LOGAN — Tuesday marked the first day that Bureau of Motor Vehicles across Ohio were able to reopen and long lines from several throughout the state were reported.
Ohio Gov. Mike DeWine ordered that BMVs close on March 19 with five deputy registrar locations across the state remaining open. The closest BMV to Hocking County that remained open is located in Marietta. These five remained open for the sole purpose of issuing and renewing commercial driver licenses.
Although BMVs are reopening, some state officials are still encouraging the public to do as much as they can from home.
“We don’t want you to go in unless you have to,” stated Lt. Gov Jon Husted. “We know that there are certain circumstances where you may have lost a license and you need something like that to begin another phase of your life or something along those lines but don’t come in unless it is necessary.”
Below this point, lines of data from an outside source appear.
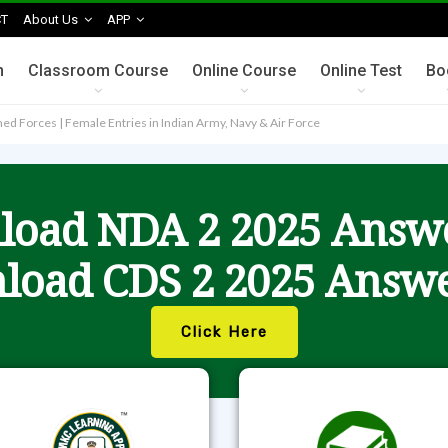
T
About Us
APP
n
Classroom Course
Online Course
Online Test
Bo
rmed Forces | Female Entries in Indian Army, Navy & Air Force
oad NDA 2 2025 Answ
load CDS 2 2025 Answe
Click Here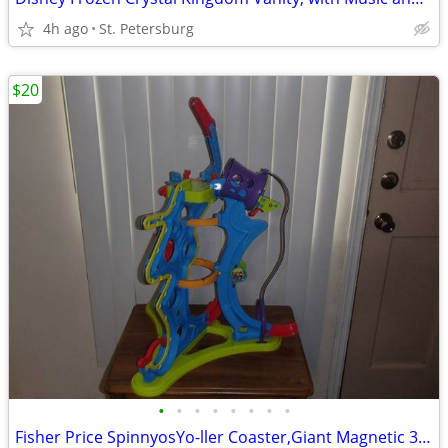
4h ago
St. Petersburg
$20
•
•
•
•
•
•
•
•
Fisher Price SpinnyosYo-ller Coaster,Giant Magnetic 3sounds +batteries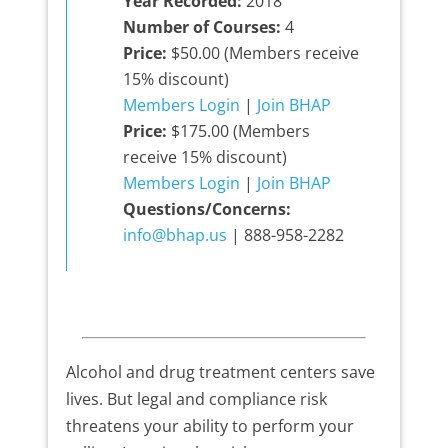
Year Recorded:
2018
Number of Courses:
4
Price:
$50.00 (Members receive
15% discount)
Members Login
|
Join BHAP
Price:
$175.00 (Members
receive 15% discount)
Members Login
|
Join BHAP
Questions/Concerns:
info@bhap.us
| 888-958-2282
Alcohol and drug treatment centers save
lives. But legal and compliance risk
threatens your ability to perform your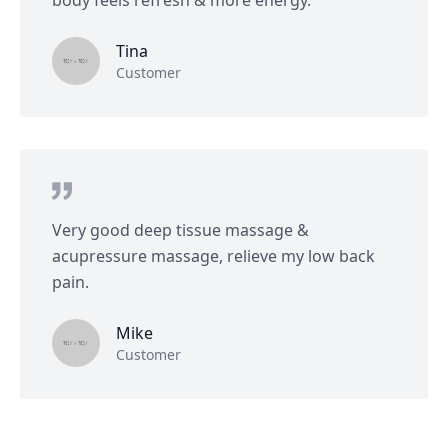
body feels refresh & more energy.
Tina
Customer
Very good deep tissue massage &
acupressure massage, relieve my low back
pain.
Mike
Customer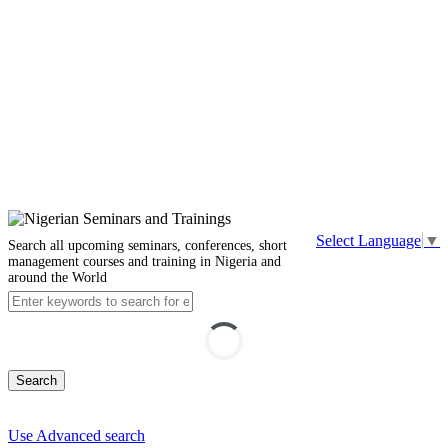
Select Language
▼
Search all upcoming seminars, conferences, short
management courses and training in Nigeria and
around the World
Search
Use Advanced search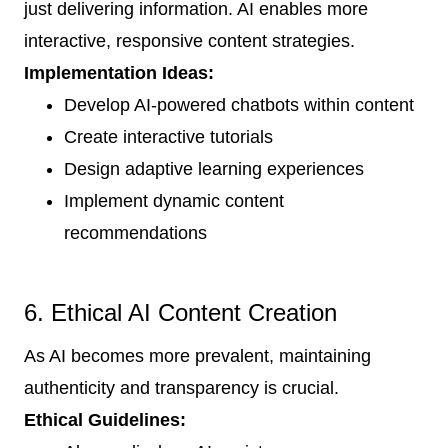
just delivering information. AI enables more
interactive, responsive content strategies.
Implementation Ideas:
Develop AI-powered chatbots within content
Create interactive tutorials
Design adaptive learning experiences
Implement dynamic content
recommendations
6. Ethical AI Content Creation
As AI becomes more prevalent, maintaining
authenticity and transparency is crucial.
Ethical Guidelines: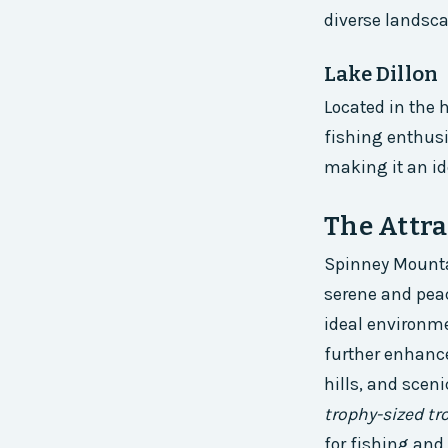
diverse landscap
Lake Dillon
Located in the 
fishing enthusi
making it an id
The Attra
Spinney Mountai
serene and pea
ideal environmen
further enhance
hills, and sceni
trophy-sized tr
for fishing and 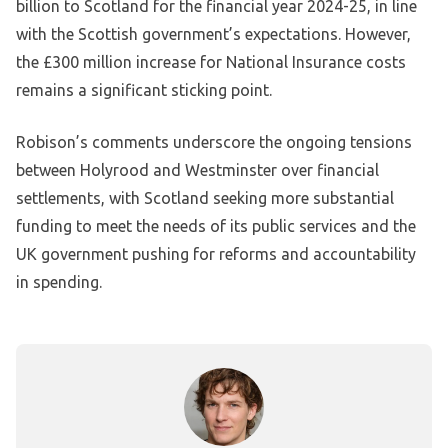
billion to Scotland for the financial year 2024-25, in line
with the Scottish government’s expectations. However,
the £300 million increase for National Insurance costs
remains a significant sticking point.
Robison’s comments underscore the ongoing tensions
between Holyrood and Westminster over financial
settlements, with Scotland seeking more substantial
funding to meet the needs of its public services and the
UK government pushing for reforms and accountability
in spending.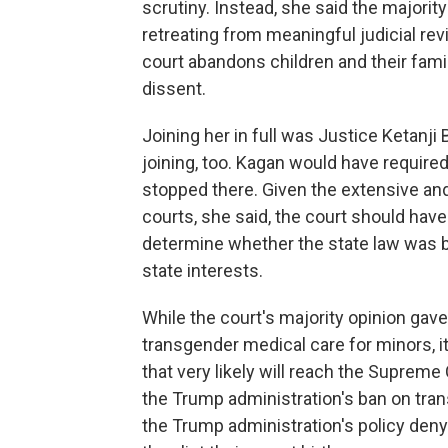
scrutiny. Instead, she said the majorit
retreating from meaningful judicial re
court abandons children and their famili
dissent.
Joining her in full was Justice Ketanji
joining, too. Kagan would have required
stopped there. Given the extensive an
courts, she said, the court should have
determine whether the state law was b
state interests.
While the court's majority opinion gav
transgender medical care for minors, i
that very likely will reach the Suprem
the Trump administration's ban on tran
the Trump administration's policy deny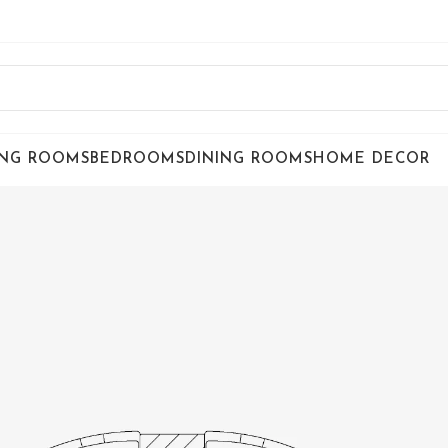
ING ROOMS
BEDROOMS
DINING ROOMS
HOME DECOR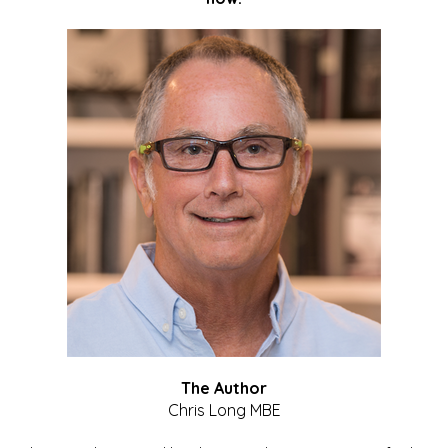
The Author
Chris Long MBE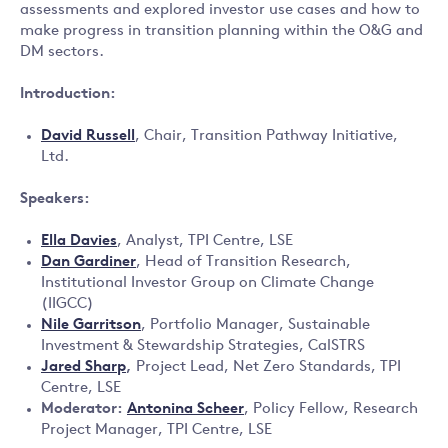
assessments and explored investor use cases and how to
make progress in transition planning within the O&G and
DM sectors.
Introduction:
David Russell
, Chair, Transition Pathway Initiative,
Ltd.
Speakers:
Ella Davies
, Analyst, TPI Centre, LSE
Dan Gardiner
, Head of Transition Research,
Institutional Investor Group on Climate Change
(IIGCC)
Nile Garritson
, Portfolio Manager, Sustainable
Investment & Stewardship Strategies, CalSTRS
Jared Sharp
,
Project Lead, Net Zero Standards, TPI
Centre, LSE
Moderator:
Antonina Scheer
, Policy Fellow, Research
Project Manager, TPI Centre, LSE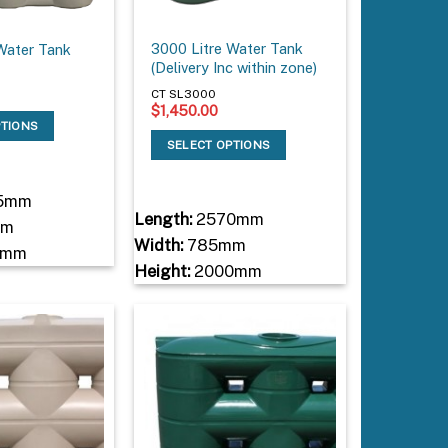
3000 Litre Water Tank
Water Tank
(Delivery Inc within zone)
CT SL3000
$
1,450.00
PTIONS
SELECT OPTIONS
5mm
Length:
2570mm
mm
Width:
785mm
0mm
Height:
2000mm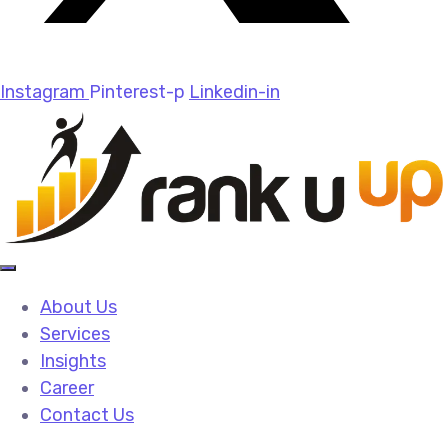
Instagram
Pinterest-p
Linkedin-in
About Us
Services
Insights
Career
Contact Us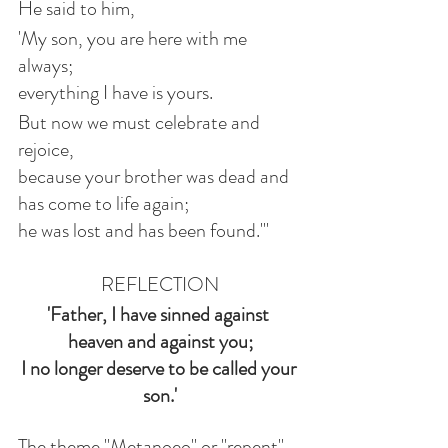
He said to him,
'My son, you are here with me 
always;
everything I have is yours.
But now we must celebrate and 
rejoice,
because your brother was dead and 
has come to life again;
he was lost and has been found.'"
REFLECTION
'Father, I have sinned against 
heaven and against you;
I no longer deserve to be called your 
son.'
The theme "Metanoeo" or "repent" 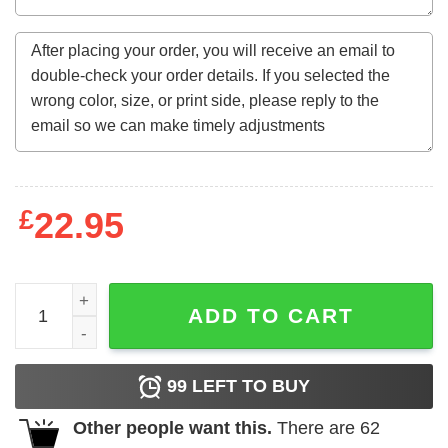
£
22.95
56 Years Old Gifts July 1966 Limited Edition 56Th Birthda
ADD TO CART
99
LEFT TO BUY
Other people want this.
There are
62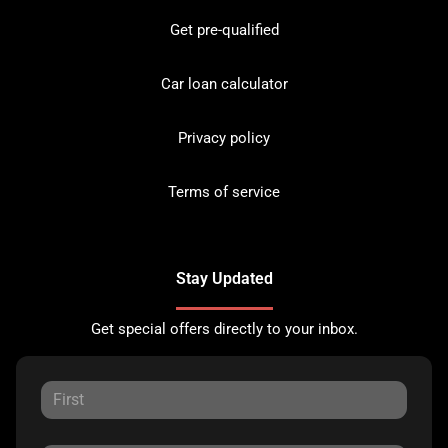
Get pre-qualified
Car loan calculator
Privacy policy
Terms of service
Stay Updated
Get special offers directly to your inbox.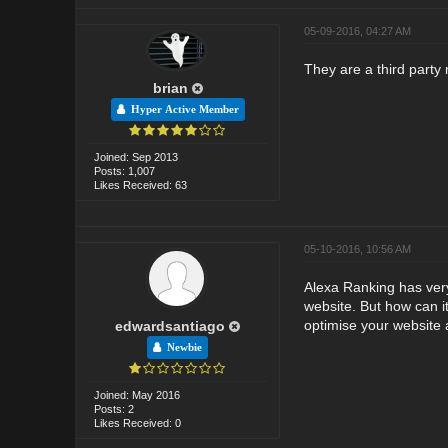
05-09-2016, 04:27 AM
They are a third party 
brian
Hyper Active Member
Joined: Sep 2013
Posts: 1,007
Likes Received: 63
05-10-2016, 10:56 AM
Alexa Ranking has very 
website. But how can it
optimise your website a
edwardsantiago
Newbie
Joined: May 2016
Posts: 2
Likes Received: 0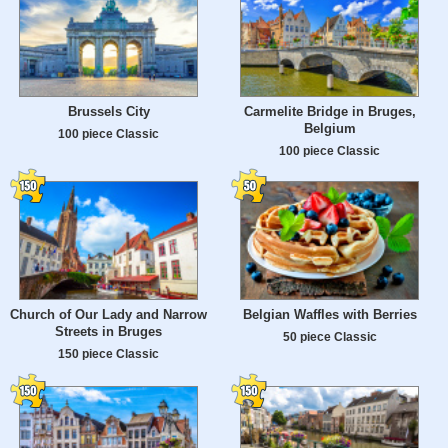
Brussels City
Carmelite Bridge in Bruges,
Belgium
100 piece Classic
100 piece Classic
Church of Our Lady and Narrow
Belgian Waffles with Berries
Streets in Bruges
50 piece Classic
150 piece Classic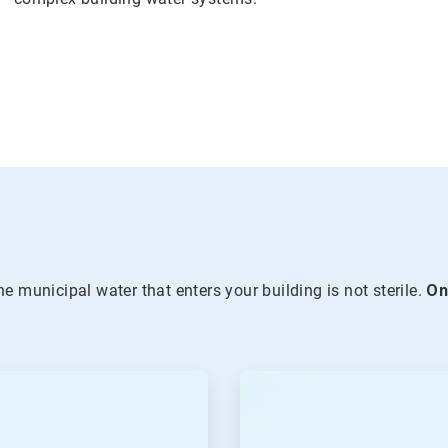
he municipal water that enters your building is not sterile.
O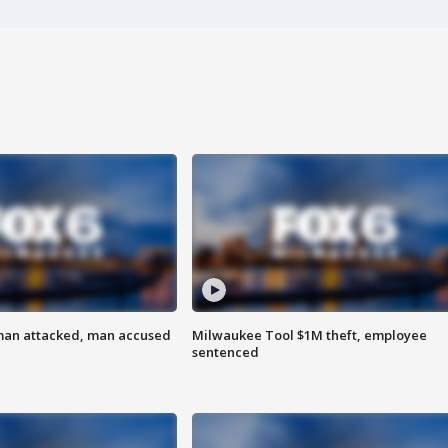
man attacked, man accused
Milwaukee Tool $1M theft, employee
sentenced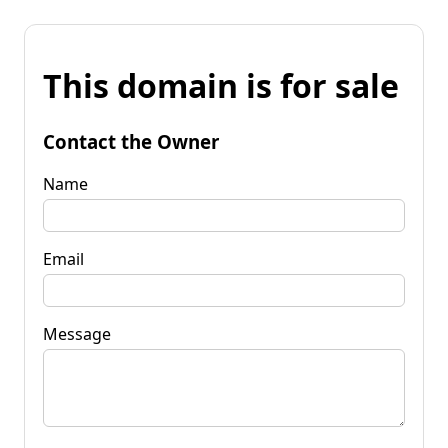
This domain is for sale
Contact the Owner
Name
Email
Message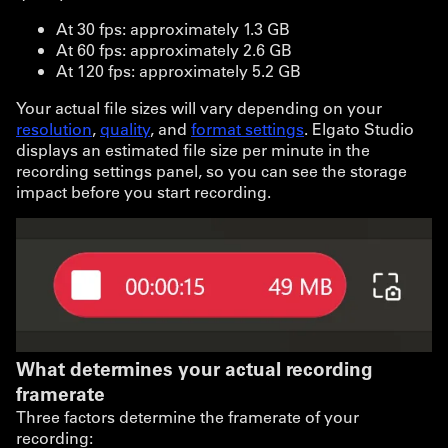
At 30 fps: approximately 1.3 GB
At 60 fps: approximately 2.6 GB
At 120 fps: approximately 5.2 GB
Your actual file sizes will vary depending on your
resolution
,
quality
, and
format settings
. Elgato Studio
displays an estimated file size per minute in the
recording settings panel, so you can see the storage
impact before you start recording.
What determines your actual recording
framerate
Three factors determine the framerate of your
recording: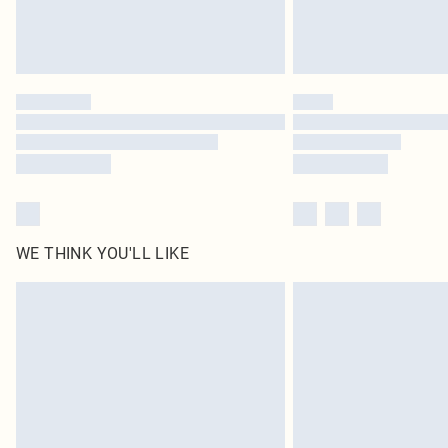
WE THINK YOU'LL LIKE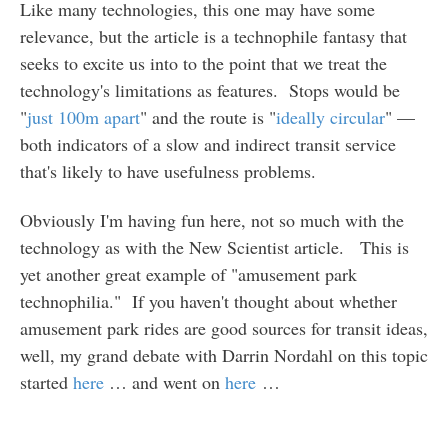
Like many technologies, this one may have some
relevance, but the article is a technophile fantasy that
seeks to excite us into to the point that we treat the
technology's limitations as features. Stops would be
"
just 100m apart
" and the route is "
ideally circular
" —
both indicators of a slow and indirect transit service
that's likely to have usefulness problems.
Obviously I'm having fun here, not so much with the
technology as with the New Scientist article. This is
yet another great example of "amusement park
technophilia." If you haven't thought about whether
amusement park rides are good sources for transit ideas,
well, my grand debate with Darrin Nordahl on this topic
started
here
… and went on
here
…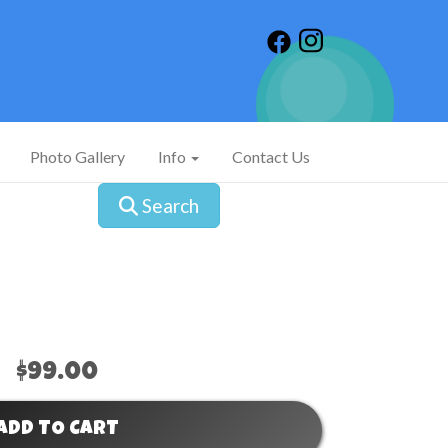
Photo Gallery
Info
Contact Us
Search
$99.00
ADD TO CART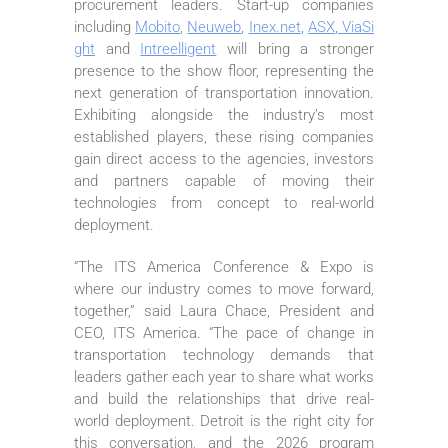
procurement leaders. Start-up companies
including
Mobito
,
Neuweb
,
Inex.net
,
ASX
,
ViaSi
ght
and
Intreelligent
will bring a stronger
presence to the show floor, representing the
next generation of transportation innovation.
Exhibiting alongside the industry’s most
established players, these rising companies
gain direct access to the agencies, investors
and partners capable of moving their
technologies from concept to real-world
deployment.
“The ITS America Conference & Expo is
where our industry comes to move forward,
together,” said Laura Chace, President and
CEO, ITS America. “The pace of change in
transportation technology demands that
leaders gather each year to share what works
and build the relationships that drive real-
world deployment. Detroit is the right city for
this conversation, and the 2026 program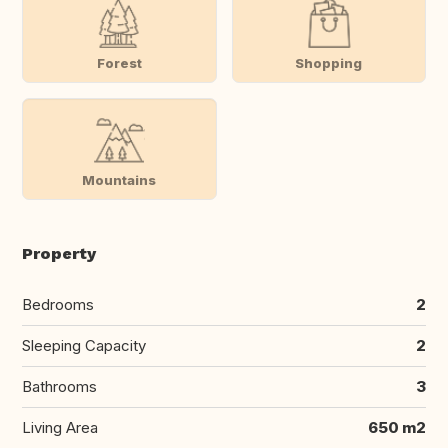
Forest
Shopping
Mountains
Property
Bedrooms
2
Sleeping Capacity
2
Bathrooms
3
Living Area
650 m2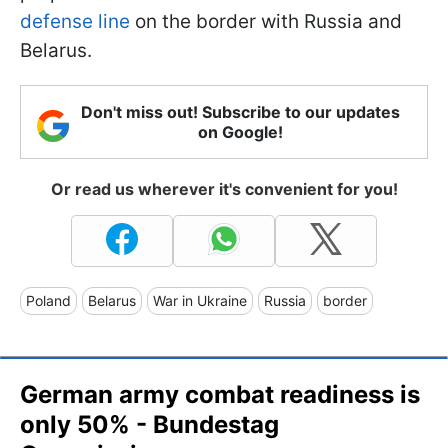
defense line
on the border with Russia and
Belarus.
Don't miss out! Subscribe to our updates
on Google!
Or read us wherever it's convenient for you!
Poland
Belarus
War in Ukraine
Russia
border
German army combat readiness is
only 50% - Bundestag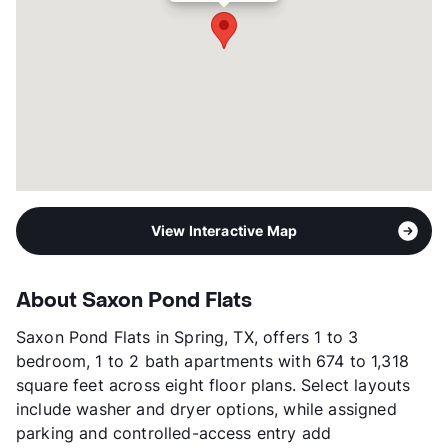
Year Built
2024
View More...
View Interactive Map
About Saxon Pond Flats
Saxon Pond Flats in Spring, TX, offers 1 to 3
bedroom, 1 to 2 bath apartments with 674 to 1,318
square feet across eight floor plans. Select layouts
include washer and dryer options, while assigned
parking and controlled-access entry add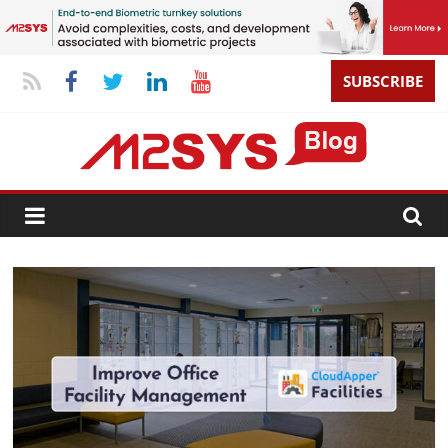
SUBSCRIBE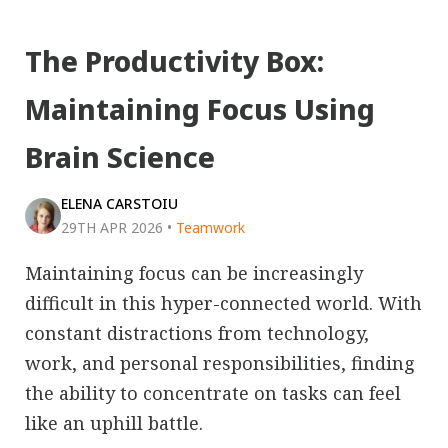
The Productivity Box:
Maintaining Focus Using
Brain Science
ELENA CARSTOIU
29TH APR 2026
•
Teamwork
Maintaining focus can be increasingly
difficult in this hyper-connected world. With
constant distractions from technology,
work, and personal responsibilities, finding
the ability to concentrate on tasks can feel
like an uphill battle.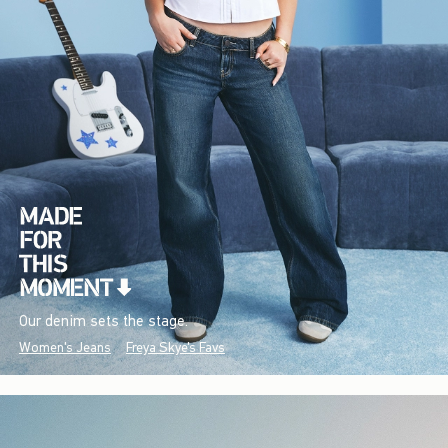
Our denim sets the stage.
Women's Jeans
Freya Skye's Favs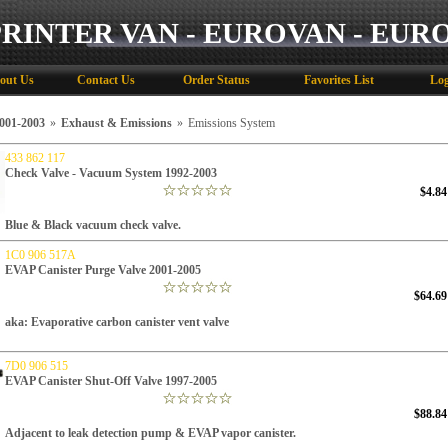
PRINTER VAN - EUROVAN - EUR
out Us
Contact Us
Order Status
Favorites List
Log
01-2003
»
Exhaust & Emissions
»
Emissions System
433 862 117
Check Valve - Vacuum System 1992-2003
$4.84
Blue & Black vacuum check valve.
1C0 906 517A
EVAP Canister Purge Valve 2001-2005
$64.69
aka: Evaporative carbon canister vent valve
7D0 906 515
EVAP Canister Shut-Off Valve 1997-2005
$88.84
Adjacent to leak detection pump & EVAP vapor canister.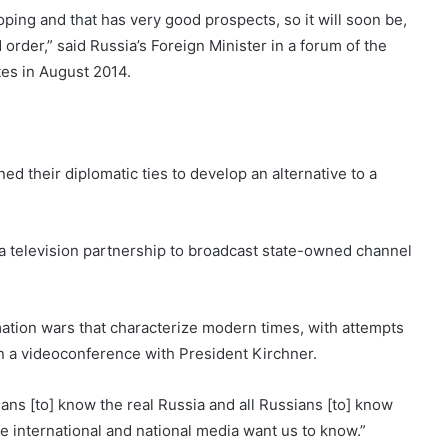
oping and that has very good prospects, so it will soon be,
d order,” said Russia’s Foreign Minister in a forum of the
es in August 2014.
ed their diplomatic ties to develop an alternative to a
a television partnership to broadcast state-owned channel
mation wars that characterize modern times, with attempts
in a videoconference with President Kirchner.
ians [to] know the real Russia and all Russians [to] know
e international and national media want us to know.”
Husted reminded Ohioans that there are a lot of transactions with the BMV that can be done online through their website with the program known as Get in Line Online and the BMV’s online renewal site, oplates.com. The Get in Line Online service temporarily crashed on Tuesday but was back up a short time after.
“We want you to use the online services that are available,” remarked Husted. “There are services for online use for things like vehicle registration, vehicle plate replacement, scheduling a driving test, updating your address and paying license reinstatement fees.”
Those who have to renew their licenses and tags do not have to do so right away. The Ohio Bureau of Motor Vehicles website states that if a person’s license expired on or after March 9 then they have 90 days after Ohio’s state of emergency ends or December 1, whichever comes sooner. This rule is stated under House Bill 197.
Throughout the closure of the state’s BMVs, the Ohio State Highway Patrol was ordered not to give tickets to those who had a recently expired license and DeWine encouraged other law enforcement to do the same.